Exercise
Word for word, copy out the data below, omitting pictures.
=== Excerpted records ===
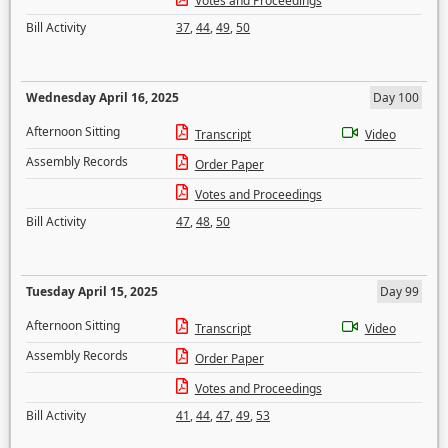
Votes and Proceedings
Bill Activity
37
,
44
,
49
,
50
Wednesday April 16, 2025
Day 100
Afternoon Sitting
Transcript
Video
Assembly Records
Order Paper
Votes and Proceedings
Bill Activity
47
,
48
,
50
Tuesday April 15, 2025
Day 99
Afternoon Sitting
Transcript
Video
Assembly Records
Order Paper
Votes and Proceedings
Bill Activity
41
,
44
,
47
,
49
,
53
===
Answer below
Votes and Proceedings
Bill Activity
37
,
44
,
49
,
50
Wednesday April 16, 2025
Day 100
Afternoon Sitting
Transcript
Video
Assembly Records
Order Paper
Votes and Proceedings
Bill Activity
47
,
48
,
50
Tuesday April 15, 2025
Day 99
Afternoon Sitting
Transcript
Video
Assembly Records
Order Paper
Votes and Proceedings
Bill Activity
41
,
44
,
47
,
49
,
53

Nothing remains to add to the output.